I’m tempted to soften the language, to write a dozen different disclaimers to prevent backlash, but nah, I’ve lived here 9 years, for once in my life I’ll allow myself to have an opinion.
So I had this weekend to stew over these thoughts, over my escape plan. I plot out logistics endlessly, maybe I should try for a job in San Francisco? Wait no, must travel before I go there. What about the Peace Corps? Fuck that, I can’t live in a hut for 2 years. Maybe I should goto Jordan and teach English to Muslim people. Ahhh, there’s too many options GAHHHHH!!!!!!!!!!
Then I realized, that I’m going to do none of these things. Every single solution that I have for getting out of Philadelphia is worthless. I’ve lived here for 9 years, part of this city is inside of me. When that attempted cop killer fled the scene and jumped in the Schuylkill, I joined the mob of curious bystanders. When the convenience store down my street was robbed by a crazy drugged out dude, I was in on the manhunt. When the Phillies won the world series, I was there toe to toe with cops videotaping the breakdown. I can’t leave like this. This city is sick, but maybe I am too. Traveling around, I’m just beginning to recognize the symptoms.
I can’t leave this city, I’ve got to get discharged like from a hospital, with a clean bill of health. I need to heal. And in the process, maybe I’ll change something.
Tonight I went out to the grocery store, and just as I reached the corner of my block, I realized I forgot my grocery bag (I’m green like that), and simultaneously a woman decided to ask me for change. Again, I smiled, and decide to check for change, and.. again.. I found none. Her face scrunched up, “Are you going in the store?” Pointing at the Old Nelson’s, “Nah, I’ve gotta get something, sorry!”
I started walking back into my house, when I heard her mumble, “…he was goin to the store… lied right to my face.”
I stopped. Took a breath, turned around, and very calmly and with as much understanding as I could manage said, “No I didn’t. I’m going to the supermarket.”
And then I stepped inside…
Suddenly, I felt great.
I figured it out! Philadelphia isn’t going to be fixed all by myself. But I can help. Some people will change, some are difficult and stubborn. But still, I can help!
This woman clearly thought I was being an asshole to her, and given the odd timing of her request, it probably did look like I was trying to avoid her by going back for my bag. Plus she’s probably encountered hundreds of rude non-responsive people in the city. She’s probably already made up her mind. But that doesn’t matter. I can do what I can do. Even if it’s the tiniest thing, such as making the extra effort to protest her suspicions. If enough people do that, she’ll be changed. Or maybe not. But in any case, my humanity remains intact.
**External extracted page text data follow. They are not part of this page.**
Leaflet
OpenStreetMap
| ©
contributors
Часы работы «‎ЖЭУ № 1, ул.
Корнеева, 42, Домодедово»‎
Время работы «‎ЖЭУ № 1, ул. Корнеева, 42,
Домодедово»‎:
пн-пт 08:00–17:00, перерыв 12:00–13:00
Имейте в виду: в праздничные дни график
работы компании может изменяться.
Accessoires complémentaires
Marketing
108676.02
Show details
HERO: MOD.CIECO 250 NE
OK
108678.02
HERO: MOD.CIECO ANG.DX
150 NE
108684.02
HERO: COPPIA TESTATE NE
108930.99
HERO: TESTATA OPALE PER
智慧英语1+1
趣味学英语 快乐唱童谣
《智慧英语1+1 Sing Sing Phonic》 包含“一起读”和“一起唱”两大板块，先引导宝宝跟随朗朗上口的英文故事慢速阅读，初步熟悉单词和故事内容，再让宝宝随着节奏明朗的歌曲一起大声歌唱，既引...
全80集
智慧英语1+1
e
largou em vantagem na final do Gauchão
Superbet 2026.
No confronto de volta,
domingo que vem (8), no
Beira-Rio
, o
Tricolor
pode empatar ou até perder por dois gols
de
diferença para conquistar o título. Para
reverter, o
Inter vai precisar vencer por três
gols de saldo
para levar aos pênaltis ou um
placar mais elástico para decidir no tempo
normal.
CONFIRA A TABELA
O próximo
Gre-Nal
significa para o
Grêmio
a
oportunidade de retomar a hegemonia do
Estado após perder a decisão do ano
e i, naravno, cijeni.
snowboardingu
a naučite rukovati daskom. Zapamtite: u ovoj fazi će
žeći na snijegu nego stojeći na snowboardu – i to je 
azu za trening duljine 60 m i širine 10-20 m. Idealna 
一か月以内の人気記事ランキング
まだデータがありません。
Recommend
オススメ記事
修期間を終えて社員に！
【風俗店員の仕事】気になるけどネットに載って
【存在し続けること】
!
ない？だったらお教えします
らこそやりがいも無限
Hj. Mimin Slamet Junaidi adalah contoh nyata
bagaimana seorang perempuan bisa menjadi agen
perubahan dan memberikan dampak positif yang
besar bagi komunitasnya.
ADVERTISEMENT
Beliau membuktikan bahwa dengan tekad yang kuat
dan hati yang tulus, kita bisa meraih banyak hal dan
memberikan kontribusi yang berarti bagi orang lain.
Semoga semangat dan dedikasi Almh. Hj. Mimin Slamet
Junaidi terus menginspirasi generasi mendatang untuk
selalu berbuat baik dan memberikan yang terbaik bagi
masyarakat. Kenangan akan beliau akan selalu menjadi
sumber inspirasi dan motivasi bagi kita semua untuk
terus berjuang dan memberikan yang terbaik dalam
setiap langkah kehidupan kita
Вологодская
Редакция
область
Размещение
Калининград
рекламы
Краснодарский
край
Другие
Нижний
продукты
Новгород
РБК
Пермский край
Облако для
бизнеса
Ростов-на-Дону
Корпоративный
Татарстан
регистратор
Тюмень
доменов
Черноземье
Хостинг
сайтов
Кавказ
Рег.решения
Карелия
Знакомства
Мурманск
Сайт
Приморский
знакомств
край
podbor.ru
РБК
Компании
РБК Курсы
This city may be covered in shit, but if that’s true, then I will be the best shit filter I can be. And it might only change the temperature a fraction of a degree, but maybe it’ll be the fraction of a degree that causes the whole thing to boil over.
FUCK disempowerment! FUCK apathy! And FUCK GIVING UP!!!
No matter what comes my way, no matter how ugly or intollerable, I resolve to act like a human being.
Philadelphia, I am going to wash you clean.